**TASK ITEM:**
Show every line in the material below in which the string "explains" appears.
BEGIN
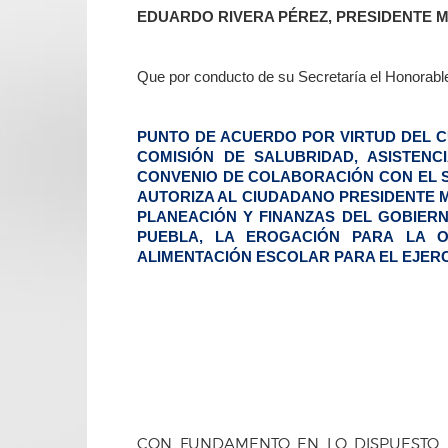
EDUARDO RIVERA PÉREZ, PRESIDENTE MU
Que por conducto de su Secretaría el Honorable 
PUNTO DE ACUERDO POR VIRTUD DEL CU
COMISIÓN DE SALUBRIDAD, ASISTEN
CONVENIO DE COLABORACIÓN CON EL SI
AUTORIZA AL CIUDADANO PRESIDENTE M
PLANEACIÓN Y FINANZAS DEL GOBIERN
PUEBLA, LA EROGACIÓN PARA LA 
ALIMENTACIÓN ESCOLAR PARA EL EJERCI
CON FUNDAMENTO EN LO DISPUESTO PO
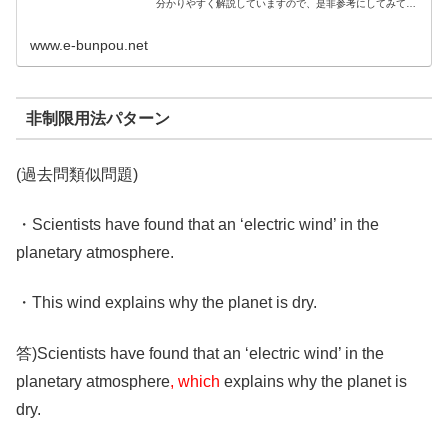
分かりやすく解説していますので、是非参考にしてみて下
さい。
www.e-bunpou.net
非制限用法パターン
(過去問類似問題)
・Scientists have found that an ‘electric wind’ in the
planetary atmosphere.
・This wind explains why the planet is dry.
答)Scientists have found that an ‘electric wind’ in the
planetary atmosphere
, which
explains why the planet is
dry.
END
**RESPONSE FOR THIS EXERCISE:**
・This wind explains why the planet is dry.
explains why the planet is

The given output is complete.